- **Records supplied**
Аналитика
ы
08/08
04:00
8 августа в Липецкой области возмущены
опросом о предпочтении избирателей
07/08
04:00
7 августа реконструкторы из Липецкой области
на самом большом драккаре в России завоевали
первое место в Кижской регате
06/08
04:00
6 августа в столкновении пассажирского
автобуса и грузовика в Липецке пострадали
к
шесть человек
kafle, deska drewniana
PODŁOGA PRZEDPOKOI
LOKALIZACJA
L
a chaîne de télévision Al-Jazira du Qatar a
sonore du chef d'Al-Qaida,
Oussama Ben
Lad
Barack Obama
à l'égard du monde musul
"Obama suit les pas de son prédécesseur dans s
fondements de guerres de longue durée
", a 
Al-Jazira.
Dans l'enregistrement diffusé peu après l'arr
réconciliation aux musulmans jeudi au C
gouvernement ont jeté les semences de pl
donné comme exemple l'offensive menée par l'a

---

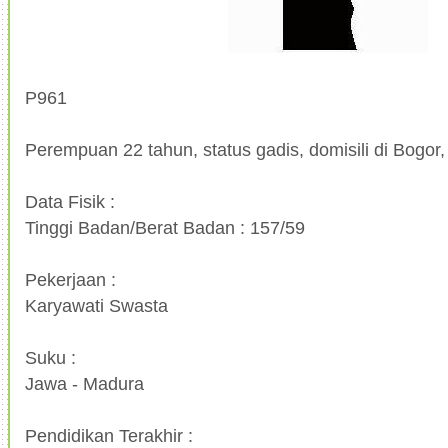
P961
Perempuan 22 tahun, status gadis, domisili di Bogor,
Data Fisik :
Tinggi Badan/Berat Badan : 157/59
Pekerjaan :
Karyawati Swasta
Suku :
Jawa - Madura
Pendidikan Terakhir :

* * *

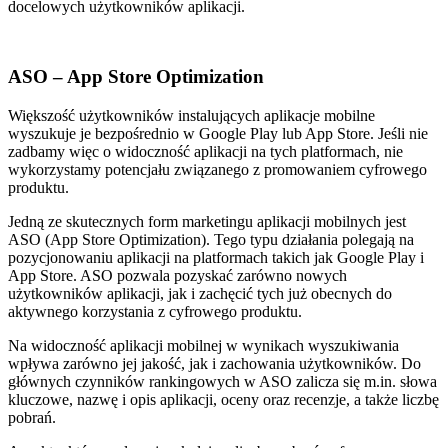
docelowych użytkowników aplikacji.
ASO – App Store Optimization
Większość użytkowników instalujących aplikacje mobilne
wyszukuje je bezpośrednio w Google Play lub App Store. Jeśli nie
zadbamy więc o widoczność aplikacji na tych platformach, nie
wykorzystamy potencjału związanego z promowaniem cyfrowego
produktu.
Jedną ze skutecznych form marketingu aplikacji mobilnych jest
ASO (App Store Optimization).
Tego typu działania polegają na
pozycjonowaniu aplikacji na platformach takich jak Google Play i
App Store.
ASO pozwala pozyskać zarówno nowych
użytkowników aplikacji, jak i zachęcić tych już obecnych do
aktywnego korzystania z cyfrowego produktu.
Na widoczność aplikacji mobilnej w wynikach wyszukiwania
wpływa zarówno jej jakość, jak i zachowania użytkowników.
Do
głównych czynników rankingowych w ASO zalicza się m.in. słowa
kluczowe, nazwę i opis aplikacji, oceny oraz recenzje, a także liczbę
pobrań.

- **Exercise aim**
Of the lines above, output exactly those from the line bearing "docelowych użytkowników aplikacji." through the line bearing "zadbamy więc o", inclusive.

- **Answer box**
docelowych użytkowników aplikacji.
ASO – App Store Optimization
Większość użytkowników instalujących aplikacje mobilne
wyszukuje je bezpośrednio w Google Play lub App Store. Jeśli nie
zadbamy więc o widoczność aplikacji na tych platformach, nie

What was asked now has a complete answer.